(Dataset entries)
.....

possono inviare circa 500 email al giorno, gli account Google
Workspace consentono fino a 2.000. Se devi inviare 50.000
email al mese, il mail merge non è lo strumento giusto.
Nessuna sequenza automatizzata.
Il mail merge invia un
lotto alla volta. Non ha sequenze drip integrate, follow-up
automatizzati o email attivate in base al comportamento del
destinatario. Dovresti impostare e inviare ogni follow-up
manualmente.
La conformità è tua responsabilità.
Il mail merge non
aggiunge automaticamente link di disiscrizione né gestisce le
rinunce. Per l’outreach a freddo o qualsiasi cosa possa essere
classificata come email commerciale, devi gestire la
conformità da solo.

.....

**Exercise objective:** Having found the line with "aggiunge automaticamente link", transcribe it and each line after it to the end of the entries, with no other lines.

**Answer space:**
aggiunge automaticamente link di disiscrizione né gestisce le
rinunce. Per l’outreach a freddo o qualsiasi cosa possa essere
classificata come email commerciale, devi gestire la
conformità da solo.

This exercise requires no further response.